Nella collezione ci si sposta dagli ameni strumenti di tortura di epoca romana (il Toro di Falaride descritto da Luciano) ai suoni futuribili delle sequenze di dna immaginati da Richard Powers nel suo ultimo romanzo, Orfeo, del 2014. Ci si può imbattere, in quei corridoi virtuali, nella Tromba di Torricelli, caratterizzata da una precisa descrizione matematica ma di una lunghezza infinita, nell’orchestra di strumenti a vapore immaginata dal caricaturista francese JJ Grandville, o per i cultori delle bizzarrie cinematografiche, nell’orgasmatron utilizzato da Duran Duran contro Barbarella (la morte dovrebbe avvenire per estremo piacere sessuale, scatenato da una sequenza di note). Proviamo però a tracciare, anche oltre al catalogo del Museum of Imaginary Musical Instruments, le più curiose fra queste bizzarrie dell’immaginazione musicale.

CASE SONORE

Avete mai sentito parlare delle «case sonore» di Francis Bacon?

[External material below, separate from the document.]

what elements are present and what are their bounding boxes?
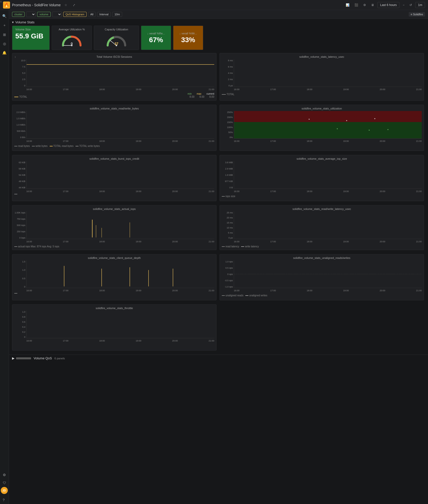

Il filosofo descrisse questi spazi, utili per manipolare il suono, nella sua Nuova Atlantide (1626), un’opera utopica in cui un viaggiatore europeo, perso in mare, si imbatte in una società che vive sulla mitica isola di Bensalem. Le «case sonore» rappresentano il ramo acustico del programma di ricerca sponsorizzato da quell’utopico paese. Molti lettori oggi le trovano premonitrici, tanto da interpretare una frase della Nuova Atlantide («vari strumenti musicali anche a voi sconosciuti») come una conoscenza anticipata di quello che saranno, per esempio, i sintetizzatori.

Per confermare questa tesi basti dire che uno dei primi ad esplorare le possibilità musicali degli strumenti elettronici, Daphne Oram, aveva una certa familiarità con la Nuova Atlantide di Bacon. Nel 1958, mise in bella vista un passaggio del libro del filosofo, quello appunto dedicato alle case sonore, sulla porta del Radiophonic Workshop, il dipartimento di nuova fondazione, all’interno della Bbc, rivolto alla musica elettronica. Gli strumenti immaginari d’altronde aiutano le idee a circolare insieme al desiderio (o alla paura) della loro realizzazione, come ha osservato lo stesso Bacon.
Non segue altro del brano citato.